WHAT YOU NEED TO DO: Whenever the word "Beschwerdeführerin" turns up in a line below, that line should be copied.

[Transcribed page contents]
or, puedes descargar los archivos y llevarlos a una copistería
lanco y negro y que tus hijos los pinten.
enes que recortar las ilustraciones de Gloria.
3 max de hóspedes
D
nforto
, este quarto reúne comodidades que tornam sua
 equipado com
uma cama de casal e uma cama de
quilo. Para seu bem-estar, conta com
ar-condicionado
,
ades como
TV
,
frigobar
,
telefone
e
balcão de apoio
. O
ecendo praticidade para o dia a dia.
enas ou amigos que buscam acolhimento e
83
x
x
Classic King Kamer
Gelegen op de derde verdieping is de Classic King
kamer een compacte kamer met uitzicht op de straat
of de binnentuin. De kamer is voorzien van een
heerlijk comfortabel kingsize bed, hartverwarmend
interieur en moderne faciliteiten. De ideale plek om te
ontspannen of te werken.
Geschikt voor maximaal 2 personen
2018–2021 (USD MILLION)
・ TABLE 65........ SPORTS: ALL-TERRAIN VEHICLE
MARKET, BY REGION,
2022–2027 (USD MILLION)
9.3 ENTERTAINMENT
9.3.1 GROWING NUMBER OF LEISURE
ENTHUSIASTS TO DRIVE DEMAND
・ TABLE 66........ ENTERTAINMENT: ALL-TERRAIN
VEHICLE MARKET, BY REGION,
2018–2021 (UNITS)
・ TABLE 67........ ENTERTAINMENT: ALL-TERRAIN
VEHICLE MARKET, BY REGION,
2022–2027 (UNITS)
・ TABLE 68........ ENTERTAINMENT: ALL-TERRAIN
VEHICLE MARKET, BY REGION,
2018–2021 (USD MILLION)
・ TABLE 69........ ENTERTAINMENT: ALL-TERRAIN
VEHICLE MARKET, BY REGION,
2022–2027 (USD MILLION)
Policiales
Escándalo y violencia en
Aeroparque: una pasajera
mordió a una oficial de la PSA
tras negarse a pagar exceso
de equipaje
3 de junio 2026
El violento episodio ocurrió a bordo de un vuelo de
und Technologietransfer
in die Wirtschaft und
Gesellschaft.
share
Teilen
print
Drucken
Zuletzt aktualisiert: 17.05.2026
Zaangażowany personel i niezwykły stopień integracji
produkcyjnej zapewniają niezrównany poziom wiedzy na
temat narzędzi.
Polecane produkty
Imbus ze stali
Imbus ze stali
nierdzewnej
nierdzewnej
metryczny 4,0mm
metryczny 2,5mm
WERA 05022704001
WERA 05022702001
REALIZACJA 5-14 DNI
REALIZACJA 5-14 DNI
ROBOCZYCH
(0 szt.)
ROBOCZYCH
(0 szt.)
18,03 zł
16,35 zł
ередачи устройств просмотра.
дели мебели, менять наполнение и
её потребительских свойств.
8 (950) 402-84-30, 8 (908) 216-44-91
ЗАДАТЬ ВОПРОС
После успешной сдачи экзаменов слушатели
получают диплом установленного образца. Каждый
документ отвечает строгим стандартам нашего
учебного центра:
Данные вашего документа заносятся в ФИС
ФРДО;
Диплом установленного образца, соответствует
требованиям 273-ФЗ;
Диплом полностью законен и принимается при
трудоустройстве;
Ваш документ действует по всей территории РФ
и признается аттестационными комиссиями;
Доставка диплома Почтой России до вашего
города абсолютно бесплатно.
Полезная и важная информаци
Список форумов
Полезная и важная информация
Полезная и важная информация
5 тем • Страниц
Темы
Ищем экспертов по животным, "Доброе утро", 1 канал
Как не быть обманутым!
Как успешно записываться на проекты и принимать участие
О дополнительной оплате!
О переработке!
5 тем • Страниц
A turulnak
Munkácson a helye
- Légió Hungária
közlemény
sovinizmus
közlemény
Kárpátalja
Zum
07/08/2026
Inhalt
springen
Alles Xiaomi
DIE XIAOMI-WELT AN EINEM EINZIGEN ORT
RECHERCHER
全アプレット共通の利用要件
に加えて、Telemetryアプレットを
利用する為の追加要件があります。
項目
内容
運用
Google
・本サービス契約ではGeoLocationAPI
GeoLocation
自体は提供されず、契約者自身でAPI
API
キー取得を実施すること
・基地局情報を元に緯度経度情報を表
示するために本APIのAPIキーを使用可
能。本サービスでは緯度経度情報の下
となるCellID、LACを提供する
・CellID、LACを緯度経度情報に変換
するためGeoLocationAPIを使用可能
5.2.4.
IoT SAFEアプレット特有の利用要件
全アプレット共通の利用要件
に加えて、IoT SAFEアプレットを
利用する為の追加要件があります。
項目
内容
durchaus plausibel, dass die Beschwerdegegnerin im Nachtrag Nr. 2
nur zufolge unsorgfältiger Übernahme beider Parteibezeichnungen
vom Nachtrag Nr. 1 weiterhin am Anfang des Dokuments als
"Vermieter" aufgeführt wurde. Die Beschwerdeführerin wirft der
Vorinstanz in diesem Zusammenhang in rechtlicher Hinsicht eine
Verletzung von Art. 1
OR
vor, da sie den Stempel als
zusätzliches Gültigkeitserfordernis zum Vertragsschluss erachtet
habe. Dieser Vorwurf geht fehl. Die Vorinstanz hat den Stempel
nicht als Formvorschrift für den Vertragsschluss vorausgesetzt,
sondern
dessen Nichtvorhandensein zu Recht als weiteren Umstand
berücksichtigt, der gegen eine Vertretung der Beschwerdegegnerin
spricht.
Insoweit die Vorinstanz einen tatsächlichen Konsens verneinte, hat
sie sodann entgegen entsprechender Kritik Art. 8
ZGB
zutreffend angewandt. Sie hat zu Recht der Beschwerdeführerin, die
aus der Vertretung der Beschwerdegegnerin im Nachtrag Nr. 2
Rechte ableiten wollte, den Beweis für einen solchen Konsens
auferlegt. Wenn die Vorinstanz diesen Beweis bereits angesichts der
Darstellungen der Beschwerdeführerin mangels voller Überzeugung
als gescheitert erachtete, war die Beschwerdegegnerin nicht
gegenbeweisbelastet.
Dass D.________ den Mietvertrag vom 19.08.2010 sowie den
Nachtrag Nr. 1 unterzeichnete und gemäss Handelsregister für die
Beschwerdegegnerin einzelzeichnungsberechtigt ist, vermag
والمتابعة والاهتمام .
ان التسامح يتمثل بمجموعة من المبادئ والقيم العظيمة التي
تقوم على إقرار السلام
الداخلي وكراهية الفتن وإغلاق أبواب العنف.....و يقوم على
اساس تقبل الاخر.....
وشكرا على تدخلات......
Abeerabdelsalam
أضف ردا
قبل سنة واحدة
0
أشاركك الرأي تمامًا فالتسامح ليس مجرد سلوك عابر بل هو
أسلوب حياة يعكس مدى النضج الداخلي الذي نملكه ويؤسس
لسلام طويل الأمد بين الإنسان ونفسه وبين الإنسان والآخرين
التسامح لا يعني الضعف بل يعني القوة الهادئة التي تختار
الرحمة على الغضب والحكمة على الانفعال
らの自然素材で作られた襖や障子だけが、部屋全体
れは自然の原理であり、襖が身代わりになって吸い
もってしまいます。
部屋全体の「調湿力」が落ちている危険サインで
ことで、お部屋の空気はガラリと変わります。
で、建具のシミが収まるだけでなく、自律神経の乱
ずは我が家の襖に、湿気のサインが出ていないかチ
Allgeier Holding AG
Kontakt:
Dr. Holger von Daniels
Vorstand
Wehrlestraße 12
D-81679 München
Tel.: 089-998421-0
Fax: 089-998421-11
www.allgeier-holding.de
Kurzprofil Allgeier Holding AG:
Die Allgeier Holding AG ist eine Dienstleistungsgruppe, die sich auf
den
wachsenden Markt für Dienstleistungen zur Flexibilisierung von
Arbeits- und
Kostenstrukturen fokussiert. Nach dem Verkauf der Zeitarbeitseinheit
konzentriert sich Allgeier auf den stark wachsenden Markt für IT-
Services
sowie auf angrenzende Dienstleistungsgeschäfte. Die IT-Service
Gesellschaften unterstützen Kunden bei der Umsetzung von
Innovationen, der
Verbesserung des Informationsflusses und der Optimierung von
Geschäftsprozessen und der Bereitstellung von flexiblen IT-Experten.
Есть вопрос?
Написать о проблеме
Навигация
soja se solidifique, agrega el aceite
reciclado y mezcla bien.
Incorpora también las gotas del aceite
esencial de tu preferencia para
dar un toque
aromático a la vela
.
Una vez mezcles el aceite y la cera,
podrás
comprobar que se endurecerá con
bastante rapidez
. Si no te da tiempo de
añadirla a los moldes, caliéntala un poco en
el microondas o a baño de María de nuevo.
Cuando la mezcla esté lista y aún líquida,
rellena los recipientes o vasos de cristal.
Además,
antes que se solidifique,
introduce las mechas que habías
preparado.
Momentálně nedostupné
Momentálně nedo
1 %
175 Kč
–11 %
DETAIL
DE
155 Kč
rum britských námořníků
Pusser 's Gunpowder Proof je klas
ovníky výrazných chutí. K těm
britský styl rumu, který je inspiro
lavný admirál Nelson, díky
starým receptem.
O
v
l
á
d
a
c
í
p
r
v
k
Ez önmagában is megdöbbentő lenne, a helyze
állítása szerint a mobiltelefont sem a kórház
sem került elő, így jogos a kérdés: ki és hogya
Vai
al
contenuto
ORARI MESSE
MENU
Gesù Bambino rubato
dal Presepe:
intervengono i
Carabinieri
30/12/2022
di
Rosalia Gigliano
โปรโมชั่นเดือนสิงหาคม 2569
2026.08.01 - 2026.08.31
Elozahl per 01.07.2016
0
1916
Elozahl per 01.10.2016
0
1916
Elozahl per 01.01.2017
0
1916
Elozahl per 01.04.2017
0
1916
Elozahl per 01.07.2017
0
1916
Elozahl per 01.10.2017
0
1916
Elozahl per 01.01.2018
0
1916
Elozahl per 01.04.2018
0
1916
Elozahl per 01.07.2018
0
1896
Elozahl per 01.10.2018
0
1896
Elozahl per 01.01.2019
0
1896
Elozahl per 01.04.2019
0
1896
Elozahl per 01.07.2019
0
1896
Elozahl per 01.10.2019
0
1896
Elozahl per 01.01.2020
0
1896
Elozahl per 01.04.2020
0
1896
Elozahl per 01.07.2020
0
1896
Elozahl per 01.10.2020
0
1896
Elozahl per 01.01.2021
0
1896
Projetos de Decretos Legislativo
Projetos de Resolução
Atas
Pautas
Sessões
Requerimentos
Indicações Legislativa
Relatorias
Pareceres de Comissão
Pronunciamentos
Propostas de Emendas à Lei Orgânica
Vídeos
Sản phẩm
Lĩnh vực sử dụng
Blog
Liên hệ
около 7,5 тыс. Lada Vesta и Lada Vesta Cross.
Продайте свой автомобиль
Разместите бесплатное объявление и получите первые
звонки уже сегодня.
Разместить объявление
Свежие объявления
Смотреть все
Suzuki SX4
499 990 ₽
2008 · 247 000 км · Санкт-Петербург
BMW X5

RESULT FOR THIS EXERCISE:
"Vermieter" aufgeführt wurde. Die Beschwerdeführerin wirft der
zutreffend angewandt. Sie hat zu Recht der Beschwerdeführerin, die
Darstellungen der Beschwerdeführerin mangels voller Überzeugung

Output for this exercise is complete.